“By the way, Flo,”—and Leslie congratulated himself on avoiding every hidden rock,—“I've completed my list of Christmas presents, and I flatter myself on one downright success, which suggests that I have original genius.”
“Do you mean the picture of Soundbergh School for Jack?” said Mrs. Leslie coldly. “I daresay he will be pleased, although I don't believe that boys care very much for anything except for games and gingerbread cakes; they are simply barbarians”; and as Leslie knew that his wife had been ransacking London to get a natty portable camera wherewith Jack might take bits of scenery, his worst-weather guess seemed to be confirmed.
“No, no, that was obvious, and I believe Jack will be fearfully proud of his picture,” replied Leslie bravely; “but I was at my wit's end to know what to get for old Margaret.

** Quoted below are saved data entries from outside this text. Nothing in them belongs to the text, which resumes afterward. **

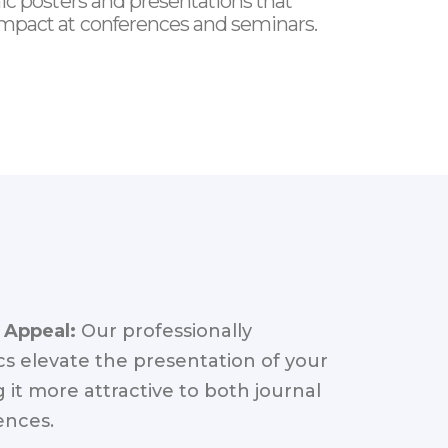
ic posters and presentations that
mpact at conferences and seminars.
 Appeal:
Our professionally
s elevate the presentation of your
 it more attractive to both journal
ences.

You see, I used to give her pincushions and works of art from the Thames Tunnel when I was a little chap, and I bought her boas and gay-coloured handkerchiefs when I came up at Christmas from Oxford, and you know since she left the old home and settled with us eighteen years ago we have exhausted the whole catalogue.”
“You have, at least”; and having no clue, Leslie was amazed at his wife's indifference to the factotum and ruler of the household, whom the junior servants were obliged to call Mrs. Hoskins—“Mrs.” being a title of dignity, not of marriage—or Cook at the lowest, and who was called everything by her old boy John Leslie and his son Jack, from Maggie to Magsibus, and answered to anything by which her two masters chose to name her.
“Oh, you have been as keen as any one in the family about Magsy's present,”—and Leslie still clung to hope,—“but I've walked out before you all. What do you think of a first-class likeness of Spurgeon in an oak frame, with his autograph? You know how she goes on about him, and reads his sermons. It 'ill be hung in the place of honour in the kitchen, with burnished tin and brass dishes on either side. Now, confess, haven't I scored?”
“If you propose to put your picture on her table on Christmas morning, I fear you will be a day late, for Margaret has given up her place, and asked to be allowed to leave to-morrow: she wants to bid Jack good-bye before she goes,” and Mrs. Leslie's voice was iced to twenty degrees below freezing.
“What do you mean?” cried Leslie, aghast, for in all his dark imaginations he had never anticipated this catastrophe. “Maggie! our Meg! leaving at a day's notice! It's too absurd! You've... had a quarrel, I suppose, but that won't, come to anything. Christmas is the time for... making up.”
“You do not know much about household management, John,” Mrs. Leslie explained with much dignity. “Mistresses don't quarrel with servants, however much provoked they may be. If I have to find fault, I make a rule of doing so quickly and civilly, and I allow no reply. It was Margaret flung up her place with very unbecoming language; and you may be sure this time there will be no 'making up,' as you call it.
“What happened, Florence?” said John Leslie, with a note in his voice which a woman never treats with disrespect. “You know I do not interfere between you and the young servants, but Margaret has been with us since we married, and before that was for sixteen years in my father's house. We cannot part lightly; did she speak discourteously to you?”
“I do not know what a man may call discourtesy, but Margaret informed me that either she or the housemaid must leave, and that the sooner the housemaid went the better for the house.”